The Olympics are like Fight Club!

You are not your gold medal.

I really wanted to work in that analogy.  I mean, how could I resist? Seriously.  Ahem. But I digress.  And now I’m covering ground that I’ve already covered.  Blah blah blah, self-empowerment, do what you want, don’t be afraid to ask questions in class, stick it to the man, etc.

So instead it’s time to move on to something else.


Did you know that there are literally people who don’t understand what literally means? LITERALLY?

It doesn’t help that some dictionary definitions are shifting as more and more people use the word incorrectly.  Because popular usage defines correct usage.  Because if everyone decides that pianos should be played using the strings instead of the keys, obviously that becomes the proper way to play the instrument, and there’s no need to build pianos with keys EXCEPT NO.

Because a piano without keys IS CALLED A HARP. IT ALREADY EXISTS. And to use ‘literally’ as emphasis instead of WHAT IT LITERALLY MEANS is to turn a piano not just into a harp, but into a HARMONICA. Something it was never intended to be in the first place.

So here is your fair warning, world.  If I hear you use ‘literally’ wrong, I will call you on it.  Anytime, anywhere.  Dinner conversation, television broadcast, across the room at a party, I will literally turn around, give you the dirtiest look imaginable, and drop the most scathing comment my caffeine-maddened brain can concoct on the spur of the moment.   I will leap in through the window like some kind of grammatical Batman.  I will climb down the chimney like a wrathful Saint Nicholas.  I will go all Liam Neeson up in this and I WILL FIND YOU.

So use literally correctly.



Green lacewings are like ladybugs, but they are the Louis Black to ladybugs’ Eddie Izzard.  Infinitely meaner, more predatory, and more violent, they hunt and exterminate aphids with extreme prejudice.

They are very pretty bugs. If you live in the continental United States, you’ve probably seen them, and if you don’t, TAKE ME WITH YOU SO I CAN WATCH THE OLYMPICS.   They have pale green bodies like vine snakes, slim and muscular (for bugs).  Their wings look like living diamond, crystal traced with veins of black, white, or green, depending on the lighting, and they are held back over their abdomen like a sheath of diamonds.  And their compound eyes, set in their heads to provide binocular vision, glitter scarlet or gold and catch the light like faceted rubies.
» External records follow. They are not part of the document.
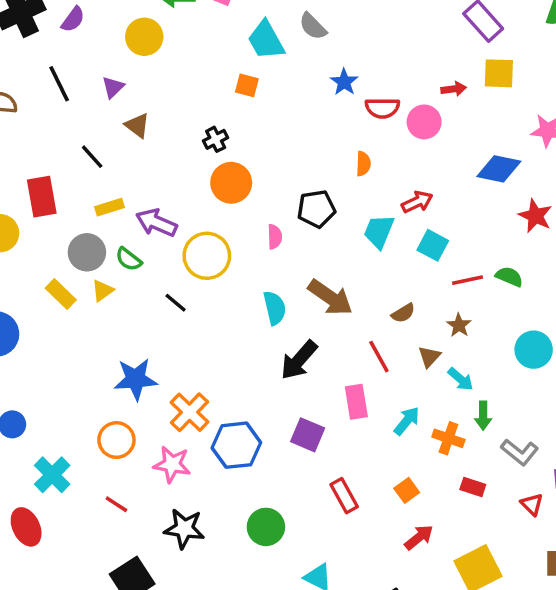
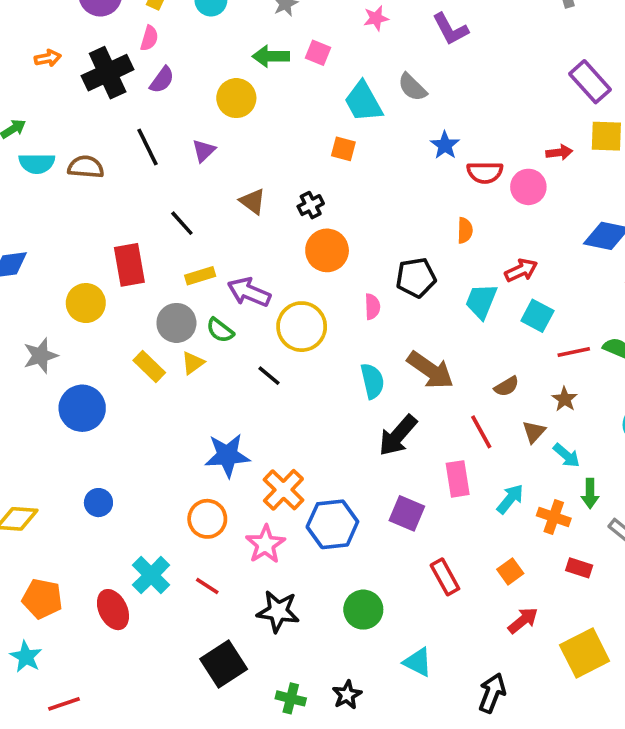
brown triangle: (137, 125) -> (253, 201), moved
pink star: (172, 464) -> (265, 544), turned 30
cyan cross: (52, 475) -> (151, 575), moved

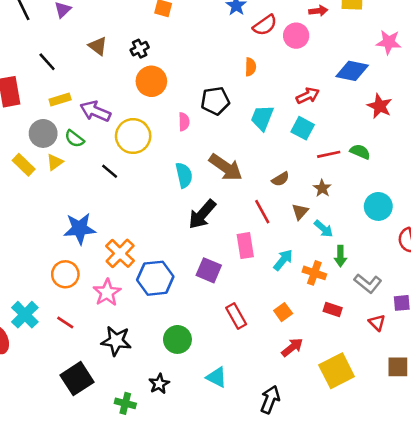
red semicircle: (485, 172) -> (265, 25), turned -35
red arrow: (521, 270) -> (308, 96), moved
black star: (347, 695) -> (159, 384), moved

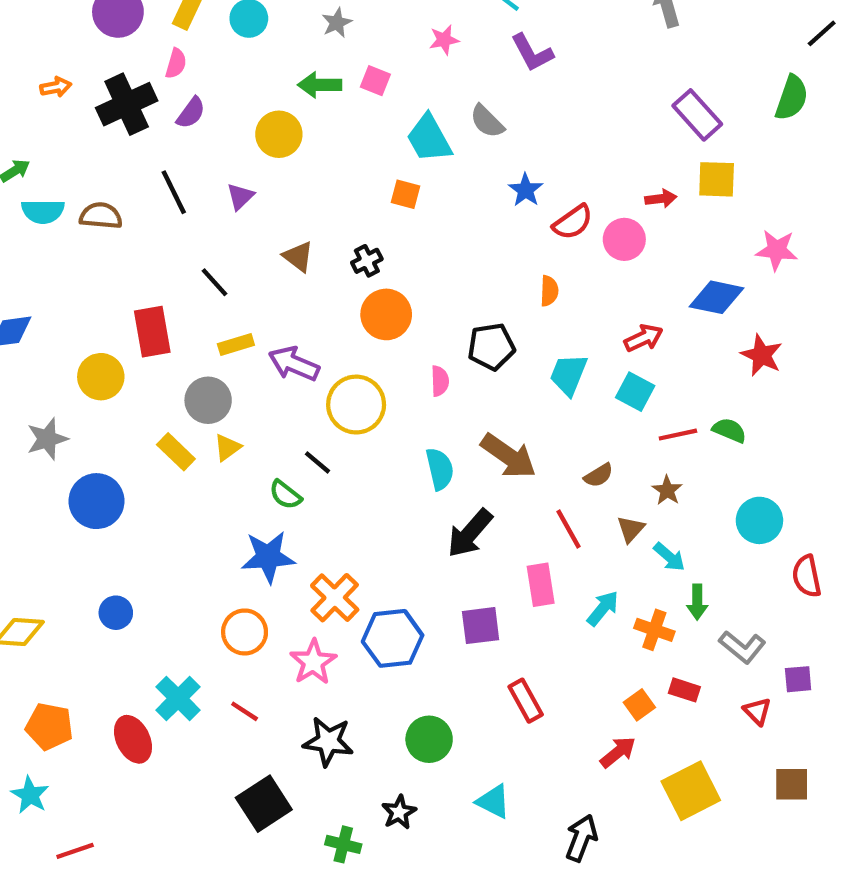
green semicircle: (74, 139) -> (285, 495), moved
purple square: (209, 270) -> (481, 626), turned -30
orange square: (283, 312) -> (639, 705), moved

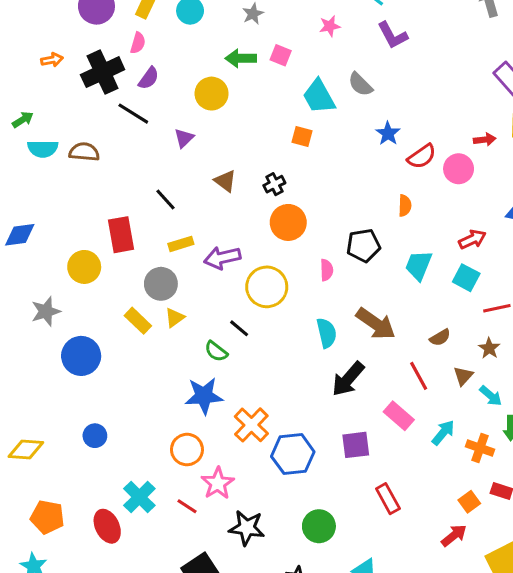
black line: (174, 192) -> (133, 114), moved, turned -32
purple arrow: (294, 364) -> (222, 258), turned -36
pink rectangle: (541, 585) -> (399, 416), turned -40
pink star: (313, 662) -> (218, 483), moved

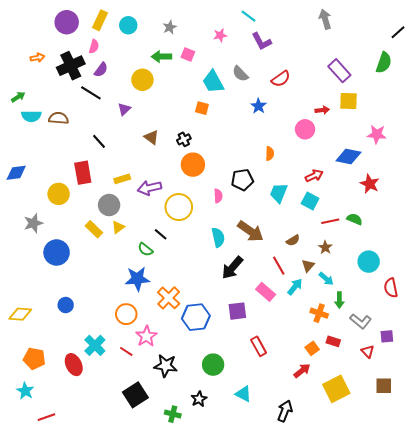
red semicircle: (422, 156) -> (281, 79), moved
black line: (165, 199) -> (99, 141), moved
cyan arrow: (443, 433) -> (295, 287), moved

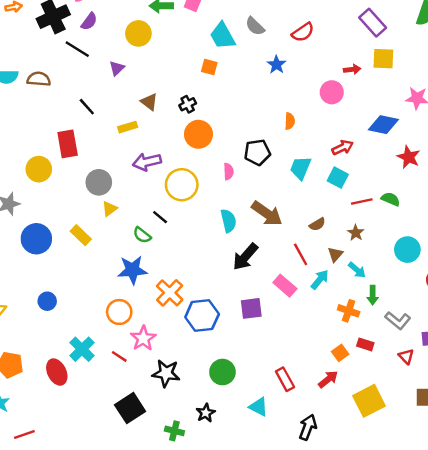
yellow rectangle: (122, 179) -> (128, 127), moved
yellow rectangle: (94, 229) -> (81, 235), moved
red rectangle: (259, 346) -> (285, 379), moved

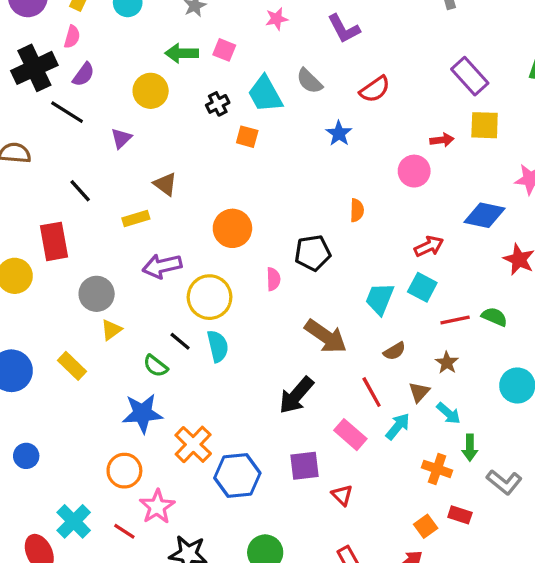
black cross: (188, 104) -> (218, 104), moved
cyan trapezoid: (301, 168) -> (380, 299), moved
cyan semicircle: (228, 221) -> (218, 346), moved
red triangle: (406, 356) -> (342, 495), moved

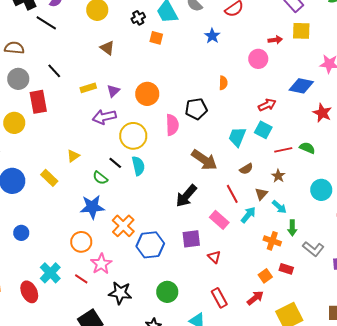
purple triangle: (121, 138) -> (113, 91), moved
brown triangle: (165, 184) -> (107, 48), moved
pink semicircle: (273, 279) -> (172, 125), size x1.5
gray circle: (97, 294) -> (18, 79), moved

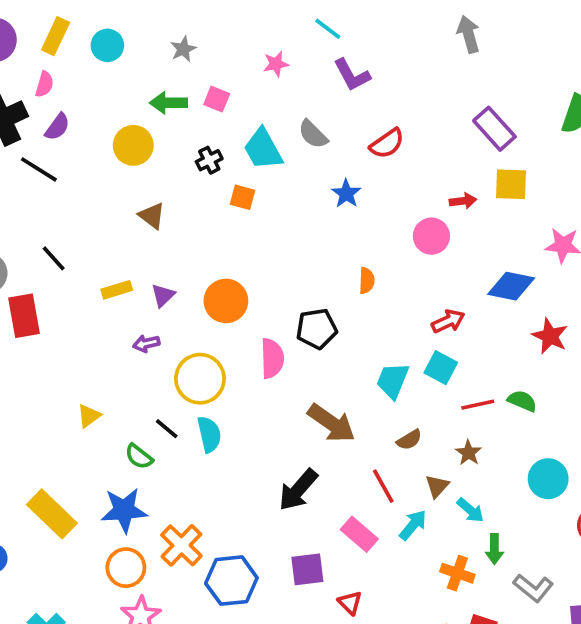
purple arrow: (104, 117) -> (146, 344), size x0.6
yellow rectangle: (49, 178) -> (52, 514), moved, size x1.5
orange circle: (81, 242) -> (126, 568), moved

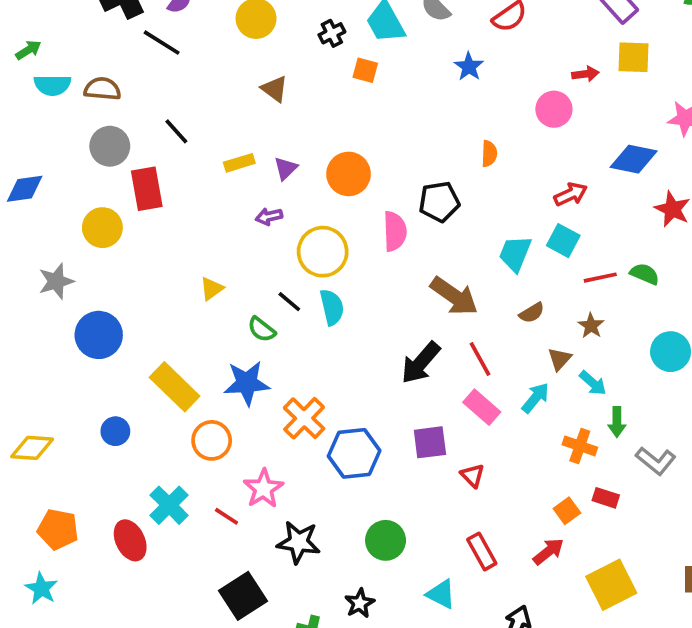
red line: (383, 486) -> (480, 359), moved
orange circle: (126, 568) -> (212, 440), moved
They’re clever little things too.  Some species can detect and react to the sounds of hunting bats, taking evasive action (which usually consists of an Iron-Man-style nosedive with wings clamped tight to their body in an attempt to minimize their acoustical signature) to avoid the larger winged predator.  They also communicate through vibrations transmitted either through the air or through the surface they rest upon, in a complex system of courtship and communication unique to each species.

Also, some are admittedly vegetarians.  But we’ll ignore them because predators are cooler.
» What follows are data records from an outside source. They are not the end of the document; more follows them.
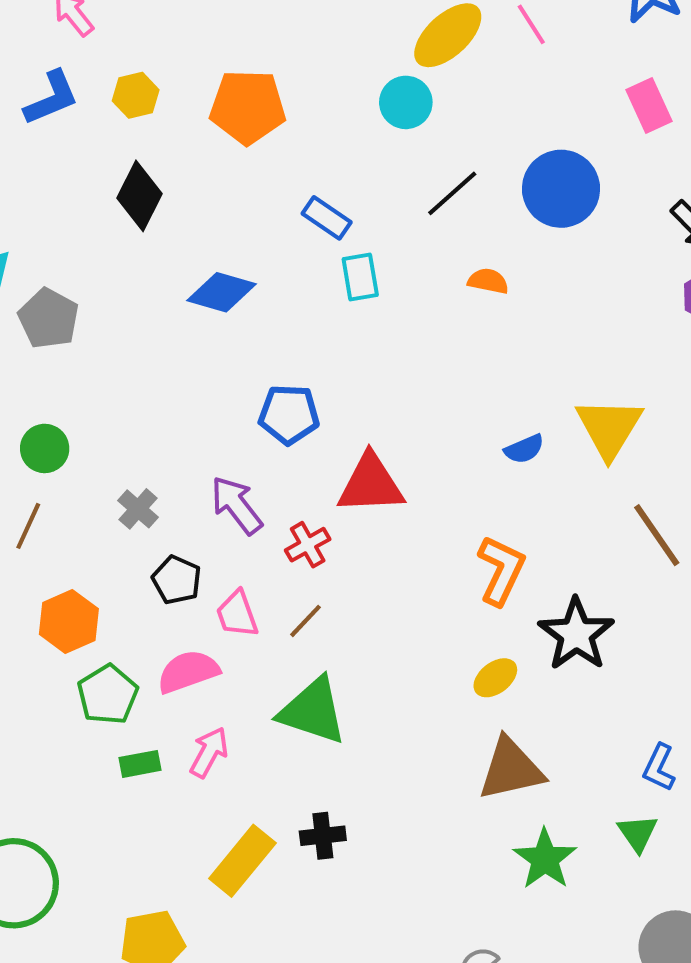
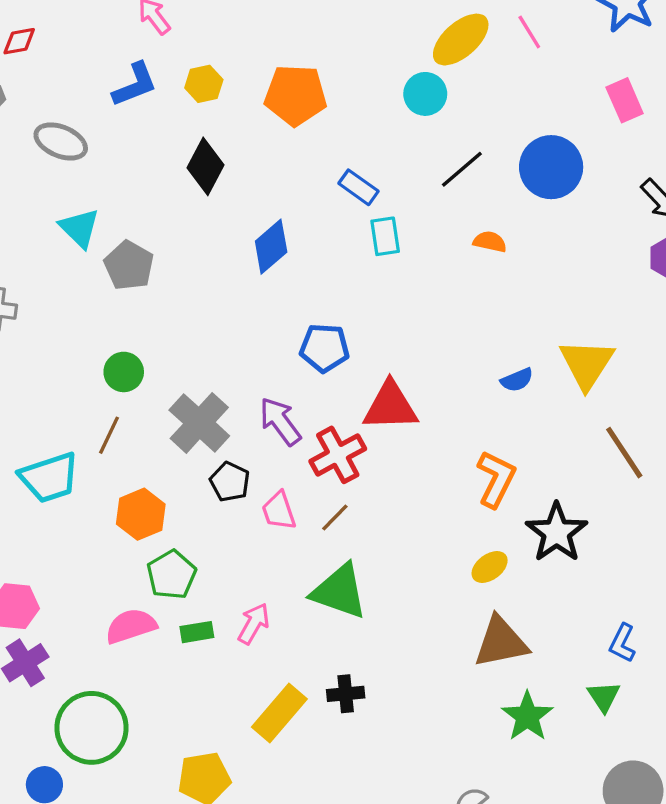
blue diamond: (221, 292) -> (271, 247), turned -58
gray cross: (138, 509) -> (199, 423), size x1.8
red cross: (308, 545) -> (338, 455), size x1.5
pink semicircle: (188, 672) -> (131, 626), moved

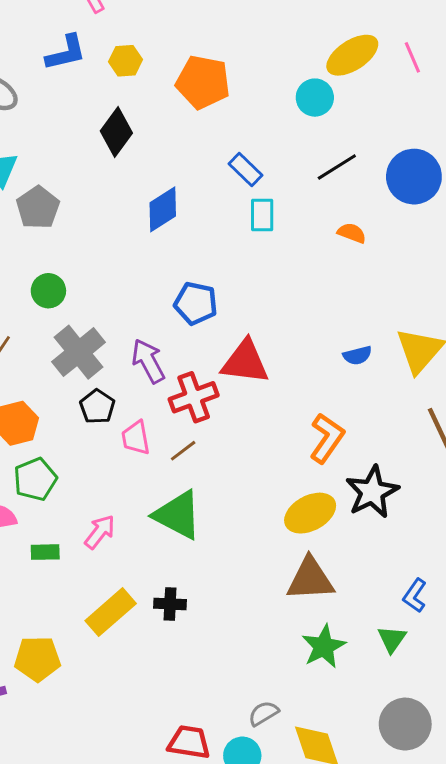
green circle: (124, 372) -> (48, 291), moved
yellow ellipse: (490, 567) -> (310, 513), size x1.6
green rectangle: (197, 632) -> (45, 552), moved

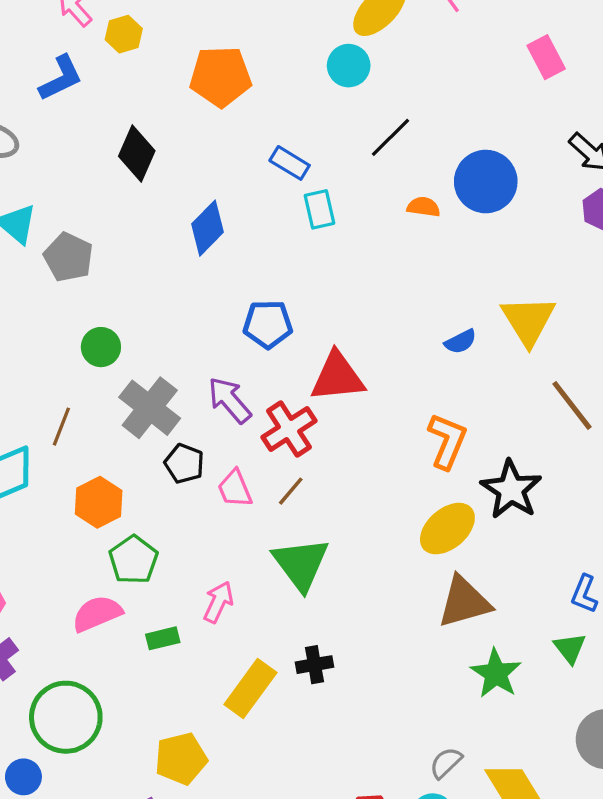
yellow hexagon: (125, 61) -> (124, 34), moved
blue circle: (414, 177) -> (486, 182), moved
green triangle: (178, 515) -> (301, 564), turned 38

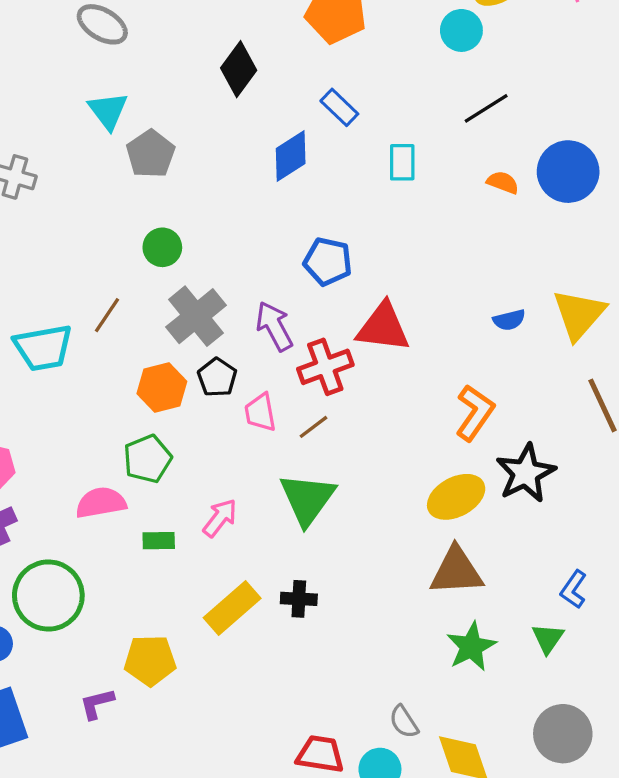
blue rectangle: (290, 163) -> (339, 107), moved
orange hexagon: (99, 502) -> (162, 387), moved
gray semicircle: (446, 763) -> (404, 722), turned -92

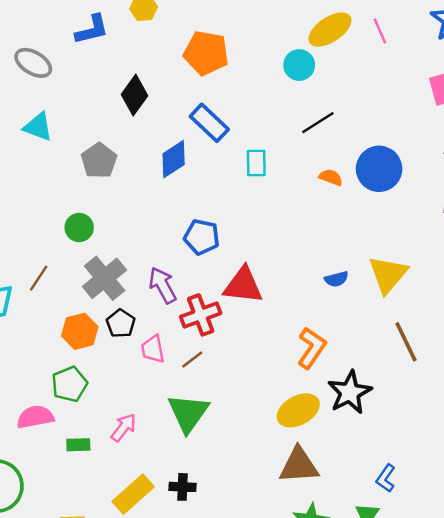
blue rectangle: (339, 107) -> (209, 123), size x1.4
cyan triangle: (108, 111) -> (38, 127), turned -32
gray pentagon: (151, 154) -> (99, 161), moved

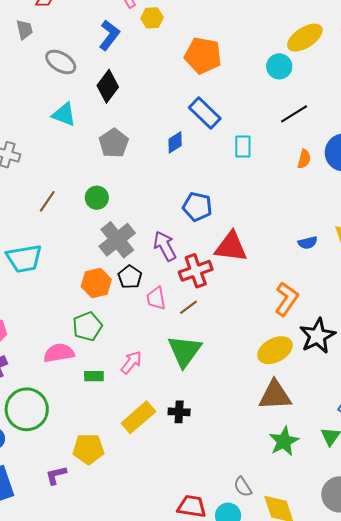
blue L-shape: (92, 30) -> (109, 35), turned -40
black diamond: (135, 95) -> (108, 86), moved
blue diamond: (174, 159) -> (175, 142), size x0.7
orange semicircle: (331, 177) -> (304, 159), turned 84
brown line: (39, 278) -> (47, 201), moved

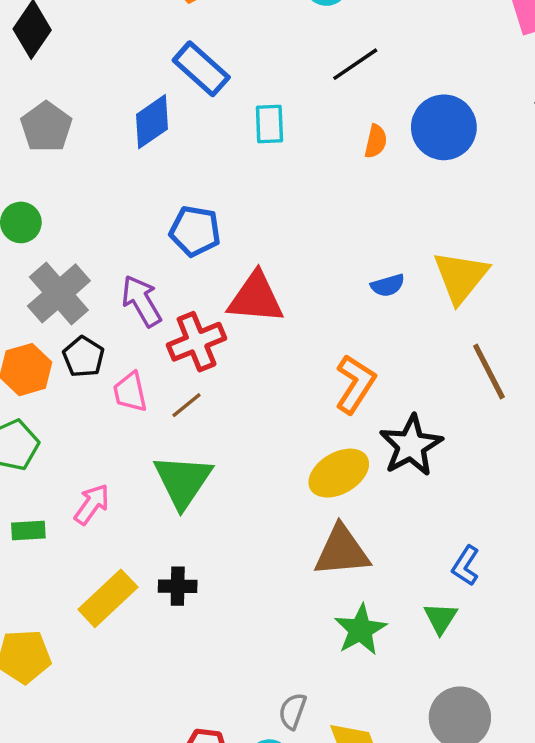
blue diamond: (175, 142) -> (152, 122), size x1.4
gray semicircle: (243, 487) -> (293, 711), turned 55

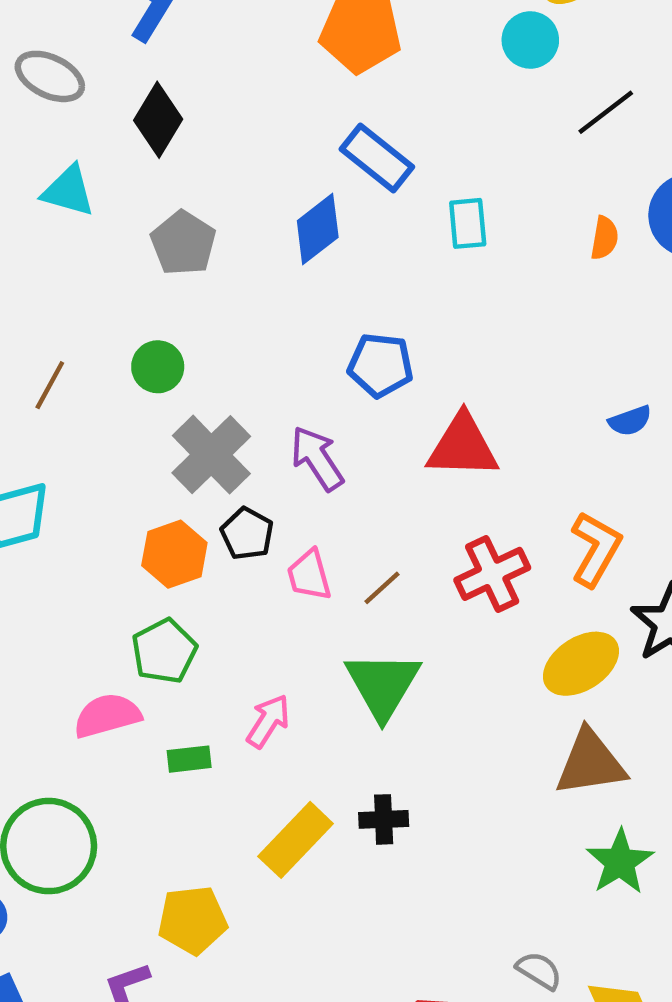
black line: (355, 64) -> (606, 112), moved
red cross: (197, 342) -> (492, 574), moved
gray semicircle: (293, 711) -> (539, 971), turned 105

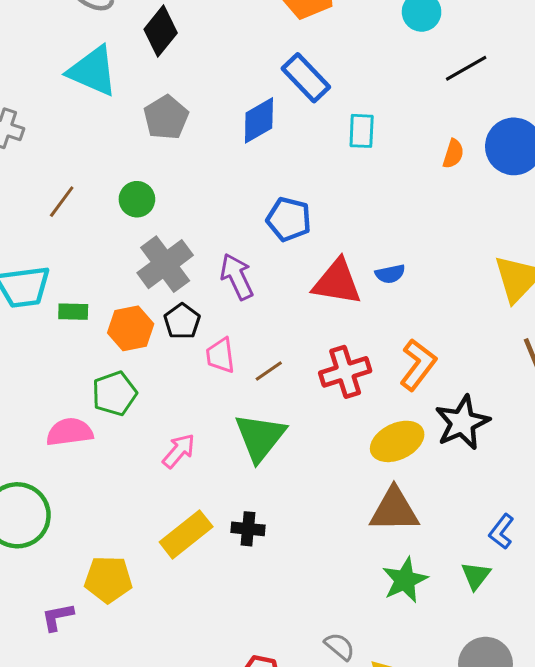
cyan triangle: (68, 191) -> (93, 71), size x1.4
blue semicircle: (630, 421) -> (390, 274), moved
green rectangle: (189, 759) -> (73, 312), moved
Their larvae burst from the egg, shed once, and immediately swarm up their hosting plant, devouring anything smaller than themselves.  Their hunting strategy makes up in enthusiasm what it lacks in sophistication: they walk around blindly waving their heads from side to side until they bump into something, at which point they grab it and eat it.

This habit of voraciously consuming anything that moves makes them perfect pest control, just like with ladybugs, and they are used for this purpose as a sort of biological weapon, the perfect predator to hunt the perfect parasite, which sounds like a movie that I would totally watch.

To recap: They’re pretty, they’re beneficial to the local environment (and the odds are good that any one individual lacewing is part of the local native subspecies), and they probably don’t conflate their self-esteem with the number of aphids they eat in their life.    ALL AROUND A GOOD ORGANISM TO HAVE NEARBY.

And I’ve decided to end this blog post on a rather “Well then, that was unexpected” note, so here it is.   THE END.